To do
Please copy each line of the records below that includes the word "Dörverden".

Data shown
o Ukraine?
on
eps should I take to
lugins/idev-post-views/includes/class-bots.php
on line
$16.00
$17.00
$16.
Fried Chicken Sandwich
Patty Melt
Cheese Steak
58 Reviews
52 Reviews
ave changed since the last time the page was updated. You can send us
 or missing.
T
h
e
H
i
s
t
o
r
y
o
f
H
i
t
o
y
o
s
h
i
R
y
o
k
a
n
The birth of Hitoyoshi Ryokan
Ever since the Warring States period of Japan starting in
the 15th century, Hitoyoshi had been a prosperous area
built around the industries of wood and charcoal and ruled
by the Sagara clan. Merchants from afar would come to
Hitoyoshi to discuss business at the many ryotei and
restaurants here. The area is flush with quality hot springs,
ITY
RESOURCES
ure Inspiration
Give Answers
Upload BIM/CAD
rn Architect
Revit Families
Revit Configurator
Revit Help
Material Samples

---

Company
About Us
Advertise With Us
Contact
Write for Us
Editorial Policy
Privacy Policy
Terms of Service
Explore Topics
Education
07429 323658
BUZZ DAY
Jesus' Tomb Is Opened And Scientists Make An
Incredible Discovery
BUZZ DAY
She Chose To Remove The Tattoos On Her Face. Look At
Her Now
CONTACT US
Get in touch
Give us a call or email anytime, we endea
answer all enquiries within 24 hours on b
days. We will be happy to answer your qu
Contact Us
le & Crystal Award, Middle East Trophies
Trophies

==

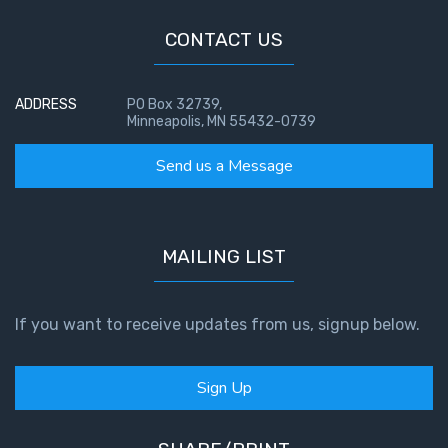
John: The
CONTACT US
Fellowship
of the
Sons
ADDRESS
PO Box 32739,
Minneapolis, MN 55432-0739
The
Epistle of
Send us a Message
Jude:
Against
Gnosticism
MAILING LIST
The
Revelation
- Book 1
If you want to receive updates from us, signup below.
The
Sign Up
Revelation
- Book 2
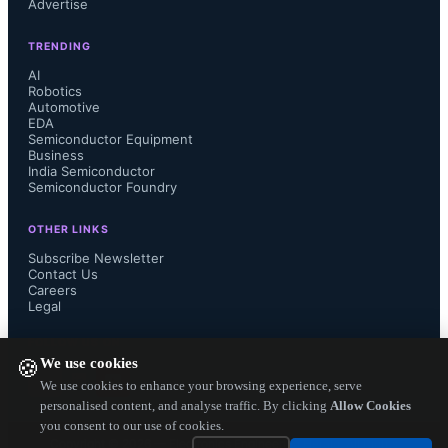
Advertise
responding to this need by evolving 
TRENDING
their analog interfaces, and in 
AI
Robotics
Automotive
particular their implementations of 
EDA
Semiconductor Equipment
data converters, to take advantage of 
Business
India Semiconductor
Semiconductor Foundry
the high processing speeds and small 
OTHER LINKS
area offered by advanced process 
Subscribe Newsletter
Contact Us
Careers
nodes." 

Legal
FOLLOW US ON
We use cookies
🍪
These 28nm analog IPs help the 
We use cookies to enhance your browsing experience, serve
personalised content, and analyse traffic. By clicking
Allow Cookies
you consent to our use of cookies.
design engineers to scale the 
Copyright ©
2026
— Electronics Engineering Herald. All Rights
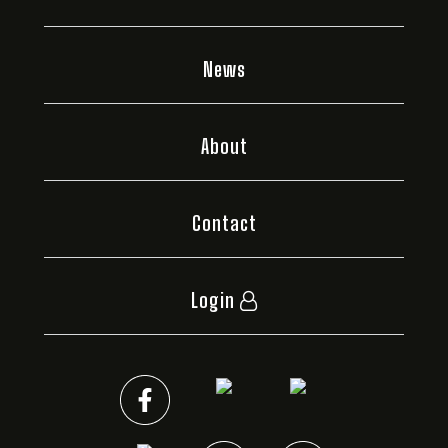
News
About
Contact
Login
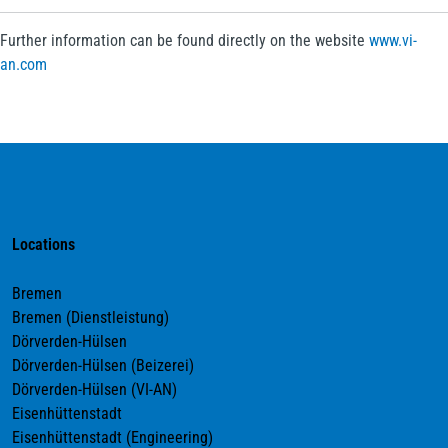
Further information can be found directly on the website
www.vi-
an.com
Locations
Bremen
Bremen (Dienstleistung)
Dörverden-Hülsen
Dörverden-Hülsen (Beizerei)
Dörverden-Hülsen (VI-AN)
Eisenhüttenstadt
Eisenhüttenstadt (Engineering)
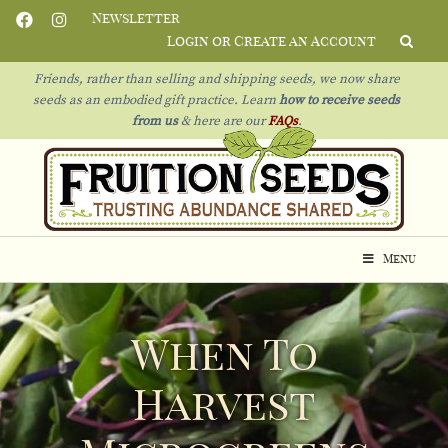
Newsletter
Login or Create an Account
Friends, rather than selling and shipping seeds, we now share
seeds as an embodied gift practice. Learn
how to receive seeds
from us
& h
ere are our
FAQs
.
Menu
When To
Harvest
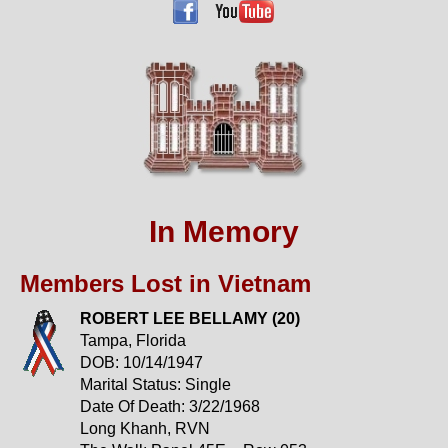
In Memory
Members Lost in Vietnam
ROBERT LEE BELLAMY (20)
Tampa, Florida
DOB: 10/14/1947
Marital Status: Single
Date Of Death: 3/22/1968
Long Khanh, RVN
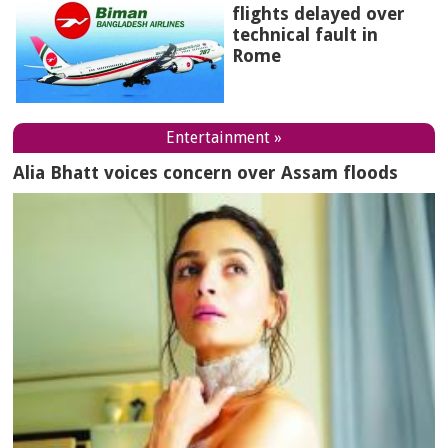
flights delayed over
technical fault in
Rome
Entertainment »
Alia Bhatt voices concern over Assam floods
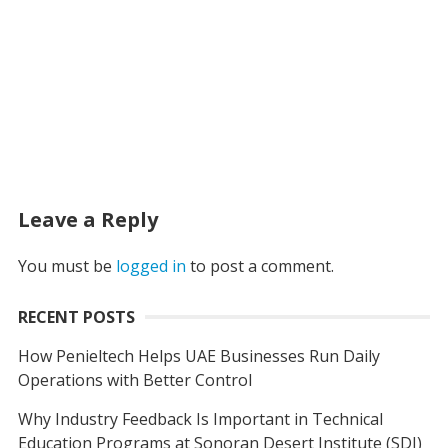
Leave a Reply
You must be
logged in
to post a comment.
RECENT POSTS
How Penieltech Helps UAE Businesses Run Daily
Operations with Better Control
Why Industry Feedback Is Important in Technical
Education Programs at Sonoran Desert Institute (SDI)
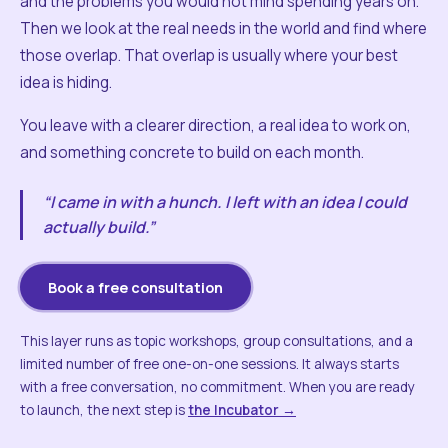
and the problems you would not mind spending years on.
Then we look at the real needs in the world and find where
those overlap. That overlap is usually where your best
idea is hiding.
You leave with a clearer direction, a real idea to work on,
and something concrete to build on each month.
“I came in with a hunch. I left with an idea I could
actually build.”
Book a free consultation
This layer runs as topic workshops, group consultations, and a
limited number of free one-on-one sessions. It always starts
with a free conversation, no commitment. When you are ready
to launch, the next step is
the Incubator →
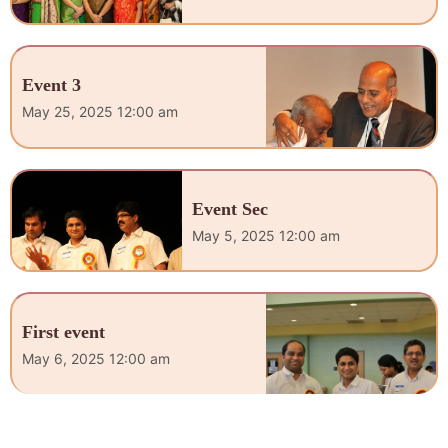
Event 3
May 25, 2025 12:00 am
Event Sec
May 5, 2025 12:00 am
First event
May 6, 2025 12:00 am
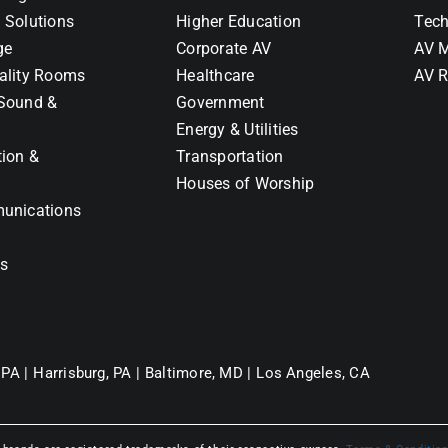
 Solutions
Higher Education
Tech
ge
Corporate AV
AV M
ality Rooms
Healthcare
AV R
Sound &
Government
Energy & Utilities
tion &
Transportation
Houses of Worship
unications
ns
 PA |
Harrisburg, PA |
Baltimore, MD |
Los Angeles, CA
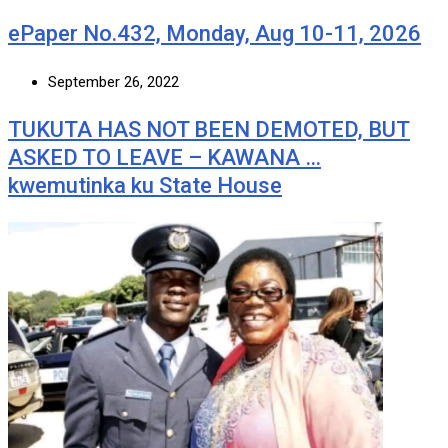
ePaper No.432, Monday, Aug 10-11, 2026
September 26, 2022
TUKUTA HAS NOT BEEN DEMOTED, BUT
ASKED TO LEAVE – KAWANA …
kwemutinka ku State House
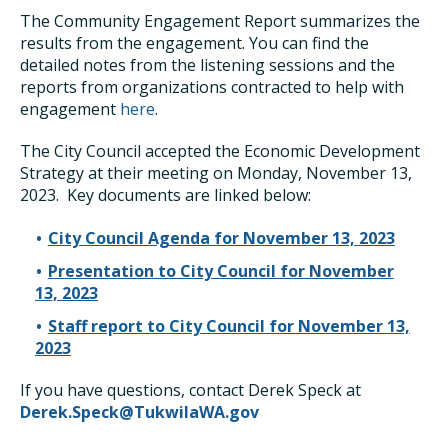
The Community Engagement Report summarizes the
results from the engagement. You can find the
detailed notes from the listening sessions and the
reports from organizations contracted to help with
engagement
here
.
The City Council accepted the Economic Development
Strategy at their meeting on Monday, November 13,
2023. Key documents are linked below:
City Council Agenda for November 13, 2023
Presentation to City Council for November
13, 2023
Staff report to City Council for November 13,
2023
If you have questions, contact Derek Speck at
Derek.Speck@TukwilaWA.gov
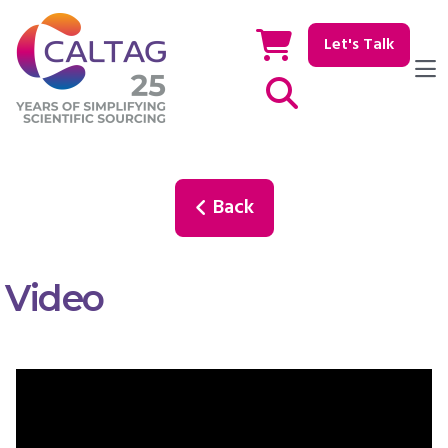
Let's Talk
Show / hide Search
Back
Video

Solution to the problem
Dörverden-Hülsen
Dörverden-Hülsen (Beizerei)
Dörverden-Hülsen (VI-AN)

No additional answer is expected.